Do you shy away from taking your kids to museums because you think they’ll be too noisy? Don’t miss out on this educational and fun family activity. Use these tips to make the experience less stressful for you and more enjoyable for your child.
The museum you choose sets the tone for the entire outing. Choose a museum with displays that will appeal to your child. Many cities have children’s museums that are a natural option, but you can also take your child to regular museums. Does your child love art? Try the local art museum. Is he a history buff? Take him to a history museum in your area.

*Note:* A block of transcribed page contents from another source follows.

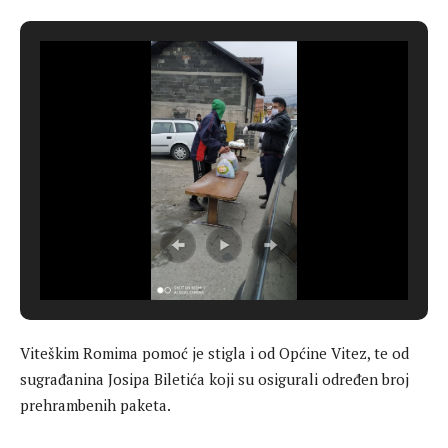
Viteškim Romima pomoć je stigla i od Općine Vitez, te od
sugrađanina Josipa Biletića koji su osigurali određen broj
prehrambenih paketa.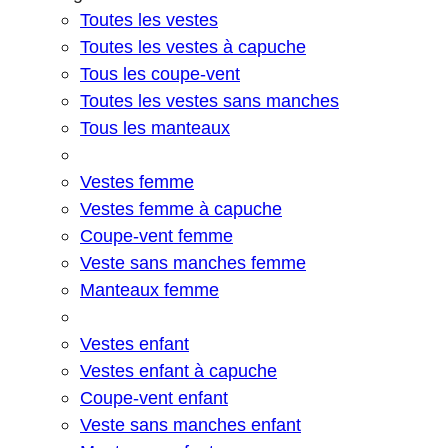
Toutes les vestes
Toutes les vestes à capuche
Tous les coupe-vent
Toutes les vestes sans manches
Tous les manteaux
Vestes femme
Vestes femme à capuche
Coupe-vent femme
Veste sans manches femme
Manteaux femme
Vestes enfant
Vestes enfant à capuche
Coupe-vent enfant
Veste sans manches enfant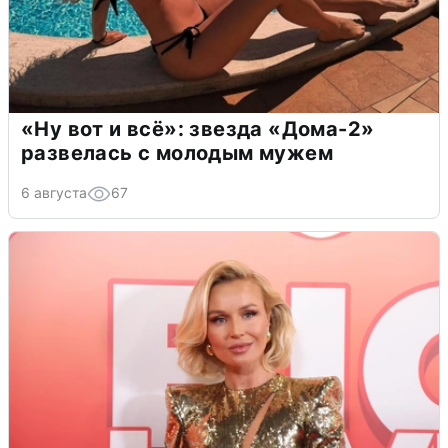
«Ну вот и всё»: звезда «Дома-2»
развелась с молодым мужем
6 августа
67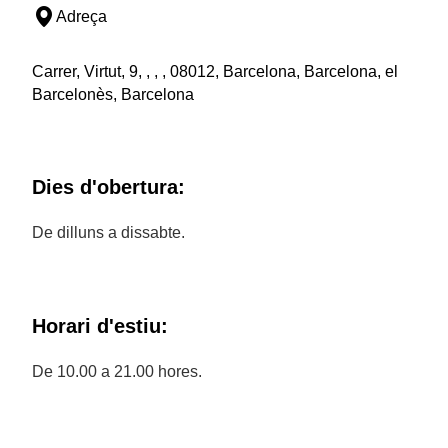
Adreça
Carrer, Virtut, 9, , , , 08012, Barcelona, Barcelona, el
Barcelonès, Barcelona
Dies d'obertura:
De dilluns a dissabte.
Horari d'estiu:
De 10.00 a 21.00 hores.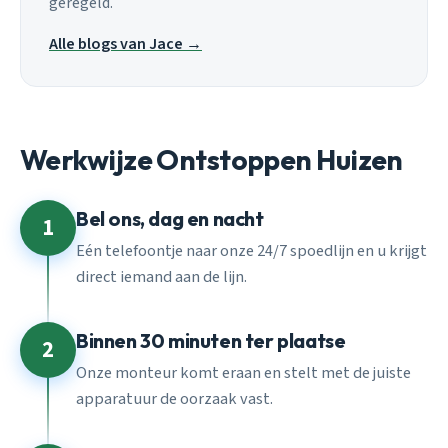
geregeld.
Alle blogs van Jace →
Werkwijze Ontstoppen Huizen
Bel ons, dag en nacht
1
Eén telefoontje naar onze 24/7 spoedlijn en u krijgt
direct iemand aan de lijn.
Binnen 30 minuten ter plaatse
2
Onze monteur komt eraan en stelt met de juiste
apparatuur de oorzaak vast.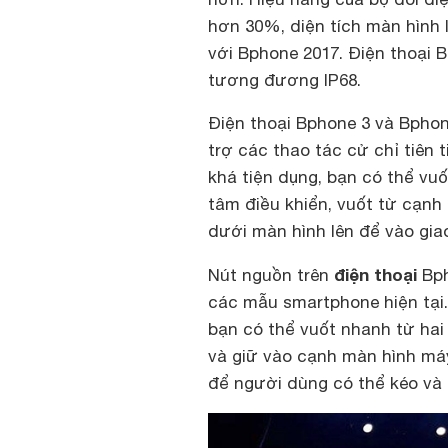
hơn 30%, diện tích màn hình
với Bphone 2017. Điện thoại B
tương đương IP68.
Điện thoại Bphone 3 và Bphone 
trợ các thao tác cử chỉ tiên
khá tiện dụng, bạn có thể vu
tâm điều khiển, vuốt từ cạnh 
dưới màn hình lên để vào gia
điện thoại
Nút nguồn trên
Bpho
các mẫu smartphone hiện tại. 
bạn có thể vuốt nhanh từ hai
và giữ vào cạnh màn hình má
để người dùng có thể kéo va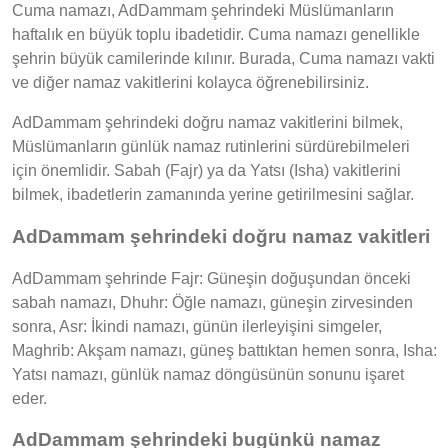
Cuma namazı, AdDammam şehrindeki Müslümanların
haftalık en büyük toplu ibadetidir. Cuma namazı genellikle
şehrin büyük camilerinde kılınır. Burada, Cuma namazı vakti
ve diğer namaz vakitlerini kolayca öğrenebilirsiniz.
AdDammam şehrindeki doğru namaz vakitlerini bilmek,
Müslümanların günlük namaz rutinlerini sürdürebilmeleri
için önemlidir. Sabah (Fajr) ya da Yatsı (Isha) vakitlerini
bilmek, ibadetlerin zamanında yerine getirilmesini sağlar.
AdDammam şehrindeki doğru namaz vakitleri
AdDammam şehrinde Fajr: Güneşin doğuşundan önceki
sabah namazı, Dhuhr: Öğle namazı, güneşin zirvesinden
sonra, Asr: İkindi namazı, günün ilerleyişini simgeler,
Maghrib: Akşam namazı, güneş battıktan hemen sonra, Isha:
Yatsı namazı, günlük namaz döngüsünün sonunu işaret
eder.
AdDammam şehrindeki bugünkü namaz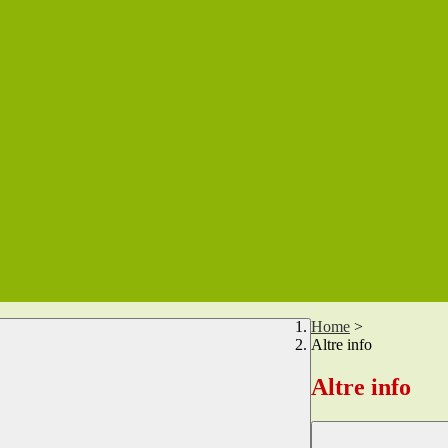
Home
>
Altre info
Altre info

Check out the museum’s website to get a sense of how well it will match your child’s personality. Look through the current exhibits to see if they’ll keep your child’s interest. Look under the museum’s general information to see if they mention kids. Look for a museum that seems very welcoming to kids.
Timing It Right
You know your child’s internal schedule better than anyone. Don’t tempt the cranky child within. Time the museum trip when your child is the happiest. He’ll enjoy the exhibits more and you’ll be less likely to see a meltdown.
Having the Talk
Before you head out the door, have a talk with your child about behavior expectations. Let him know whether or not touching things at the museum is allowed. At a children’s museum, he can probably touch anything he sees. In an art museum, he won’t likely be able to touch anything. Discuss proper voice volume and general behavior, such as no running.
At the Museum
Let yourself and your child have fun. Don’t worry about going in order or seeing everything — let your child take the lead. If you want him to focus on certain things, make a scavenger hunt list of items you know are in the museum.
If your child gets out of control, remind him of the museum behavior expectations. If he still doesn’t behave, take a break in the restroom, lobby or outdoors — just make sure you can get back in without paying again. Watch his demeanor. If he starts to get bored, move on to a different display. You’ll find that making the trip all about your child makes it much easier on everyone.